= YOUR INSTRUCTIONS =
Across the listing below, count the lines containing "liquid". Give nothing but the number.

= GIVEN RECORDS =
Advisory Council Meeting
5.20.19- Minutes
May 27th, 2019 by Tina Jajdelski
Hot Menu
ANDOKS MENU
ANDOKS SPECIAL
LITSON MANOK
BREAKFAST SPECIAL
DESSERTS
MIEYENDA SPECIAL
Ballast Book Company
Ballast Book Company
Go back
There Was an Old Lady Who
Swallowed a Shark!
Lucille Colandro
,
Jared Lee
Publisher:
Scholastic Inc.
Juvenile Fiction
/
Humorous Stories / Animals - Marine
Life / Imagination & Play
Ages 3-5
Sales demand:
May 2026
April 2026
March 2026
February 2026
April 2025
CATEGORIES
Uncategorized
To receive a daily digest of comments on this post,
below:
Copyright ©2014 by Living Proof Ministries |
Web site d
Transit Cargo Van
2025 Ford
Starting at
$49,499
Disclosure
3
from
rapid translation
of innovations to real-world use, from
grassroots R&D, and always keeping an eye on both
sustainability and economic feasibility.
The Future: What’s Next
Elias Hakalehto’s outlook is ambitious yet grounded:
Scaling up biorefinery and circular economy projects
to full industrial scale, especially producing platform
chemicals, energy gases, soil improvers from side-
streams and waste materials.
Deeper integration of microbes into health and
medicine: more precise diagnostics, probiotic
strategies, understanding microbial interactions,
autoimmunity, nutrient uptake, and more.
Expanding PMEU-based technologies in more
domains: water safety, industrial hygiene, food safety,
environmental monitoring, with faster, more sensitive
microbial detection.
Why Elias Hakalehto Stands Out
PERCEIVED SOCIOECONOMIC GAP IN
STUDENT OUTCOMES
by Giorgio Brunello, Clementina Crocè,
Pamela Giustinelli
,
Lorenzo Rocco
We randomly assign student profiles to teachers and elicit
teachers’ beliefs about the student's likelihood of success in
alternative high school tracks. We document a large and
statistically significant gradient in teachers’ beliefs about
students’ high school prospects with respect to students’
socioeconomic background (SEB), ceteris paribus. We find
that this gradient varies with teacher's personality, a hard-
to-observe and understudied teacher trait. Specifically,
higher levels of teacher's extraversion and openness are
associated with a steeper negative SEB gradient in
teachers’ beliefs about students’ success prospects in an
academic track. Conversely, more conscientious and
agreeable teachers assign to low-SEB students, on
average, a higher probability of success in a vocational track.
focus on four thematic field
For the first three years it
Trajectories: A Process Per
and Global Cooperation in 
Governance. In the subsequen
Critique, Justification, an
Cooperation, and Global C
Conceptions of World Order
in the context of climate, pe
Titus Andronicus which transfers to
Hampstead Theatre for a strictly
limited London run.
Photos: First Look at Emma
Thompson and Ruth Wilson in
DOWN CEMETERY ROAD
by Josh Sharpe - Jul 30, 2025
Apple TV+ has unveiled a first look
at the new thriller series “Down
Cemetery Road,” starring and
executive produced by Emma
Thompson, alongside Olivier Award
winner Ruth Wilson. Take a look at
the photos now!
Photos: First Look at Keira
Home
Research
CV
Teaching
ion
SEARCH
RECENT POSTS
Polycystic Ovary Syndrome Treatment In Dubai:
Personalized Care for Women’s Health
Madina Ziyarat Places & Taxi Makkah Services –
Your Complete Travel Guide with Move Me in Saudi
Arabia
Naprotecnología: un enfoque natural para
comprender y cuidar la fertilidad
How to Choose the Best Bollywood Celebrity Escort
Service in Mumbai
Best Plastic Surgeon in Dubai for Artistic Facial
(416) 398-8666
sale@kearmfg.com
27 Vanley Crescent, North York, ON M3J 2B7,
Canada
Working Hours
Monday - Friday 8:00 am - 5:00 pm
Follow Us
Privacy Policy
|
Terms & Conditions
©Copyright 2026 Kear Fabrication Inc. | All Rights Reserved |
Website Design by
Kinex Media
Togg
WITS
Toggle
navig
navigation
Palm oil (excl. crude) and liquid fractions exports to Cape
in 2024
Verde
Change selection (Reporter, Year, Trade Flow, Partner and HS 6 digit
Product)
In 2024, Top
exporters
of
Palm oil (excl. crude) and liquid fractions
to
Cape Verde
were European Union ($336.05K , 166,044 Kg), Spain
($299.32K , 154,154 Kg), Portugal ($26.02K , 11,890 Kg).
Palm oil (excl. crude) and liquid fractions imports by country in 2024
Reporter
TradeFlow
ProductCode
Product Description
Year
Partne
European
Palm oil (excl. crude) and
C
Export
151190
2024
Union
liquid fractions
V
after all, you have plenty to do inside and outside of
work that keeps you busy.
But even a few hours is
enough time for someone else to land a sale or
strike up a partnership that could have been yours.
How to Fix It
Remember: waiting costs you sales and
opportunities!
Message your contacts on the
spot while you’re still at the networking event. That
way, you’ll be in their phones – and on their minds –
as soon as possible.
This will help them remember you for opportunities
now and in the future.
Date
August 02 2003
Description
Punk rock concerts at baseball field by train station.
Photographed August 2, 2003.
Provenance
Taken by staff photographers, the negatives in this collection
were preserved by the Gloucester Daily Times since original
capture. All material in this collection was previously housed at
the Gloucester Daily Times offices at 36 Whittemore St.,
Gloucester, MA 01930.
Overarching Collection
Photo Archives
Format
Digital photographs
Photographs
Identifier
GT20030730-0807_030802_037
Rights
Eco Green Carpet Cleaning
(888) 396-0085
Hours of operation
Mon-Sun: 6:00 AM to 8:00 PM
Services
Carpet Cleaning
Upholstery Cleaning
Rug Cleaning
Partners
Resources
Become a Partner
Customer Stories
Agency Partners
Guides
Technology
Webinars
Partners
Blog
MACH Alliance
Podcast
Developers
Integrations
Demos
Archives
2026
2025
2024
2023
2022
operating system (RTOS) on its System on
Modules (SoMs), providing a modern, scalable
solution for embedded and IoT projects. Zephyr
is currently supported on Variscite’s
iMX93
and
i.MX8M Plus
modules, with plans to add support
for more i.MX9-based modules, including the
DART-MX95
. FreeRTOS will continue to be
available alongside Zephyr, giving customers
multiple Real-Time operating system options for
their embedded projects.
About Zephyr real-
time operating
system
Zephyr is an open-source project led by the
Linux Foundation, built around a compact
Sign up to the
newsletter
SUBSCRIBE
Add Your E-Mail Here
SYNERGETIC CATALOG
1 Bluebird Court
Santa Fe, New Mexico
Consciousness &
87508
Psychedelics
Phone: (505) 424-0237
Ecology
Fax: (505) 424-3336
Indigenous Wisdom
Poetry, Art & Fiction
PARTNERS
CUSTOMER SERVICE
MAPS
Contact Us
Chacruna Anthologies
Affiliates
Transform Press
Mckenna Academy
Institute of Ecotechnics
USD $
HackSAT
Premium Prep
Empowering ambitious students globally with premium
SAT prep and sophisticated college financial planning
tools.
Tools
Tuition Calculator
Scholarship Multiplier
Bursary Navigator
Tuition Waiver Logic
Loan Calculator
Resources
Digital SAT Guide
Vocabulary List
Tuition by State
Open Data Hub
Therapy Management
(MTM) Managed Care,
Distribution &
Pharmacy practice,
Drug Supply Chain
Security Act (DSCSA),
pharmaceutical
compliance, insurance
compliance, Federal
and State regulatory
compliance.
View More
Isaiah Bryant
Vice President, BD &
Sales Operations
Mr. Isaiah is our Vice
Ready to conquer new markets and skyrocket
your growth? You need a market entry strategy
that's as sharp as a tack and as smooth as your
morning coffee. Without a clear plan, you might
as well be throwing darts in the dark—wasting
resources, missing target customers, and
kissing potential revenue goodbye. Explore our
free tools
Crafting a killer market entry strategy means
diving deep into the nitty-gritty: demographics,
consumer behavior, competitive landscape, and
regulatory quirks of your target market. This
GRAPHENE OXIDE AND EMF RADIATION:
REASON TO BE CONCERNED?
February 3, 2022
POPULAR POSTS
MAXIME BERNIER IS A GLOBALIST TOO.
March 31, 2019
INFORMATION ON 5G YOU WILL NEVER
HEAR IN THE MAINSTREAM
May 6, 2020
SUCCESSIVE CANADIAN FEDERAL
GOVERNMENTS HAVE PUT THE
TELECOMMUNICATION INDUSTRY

= SOLVED EXERCISE =
4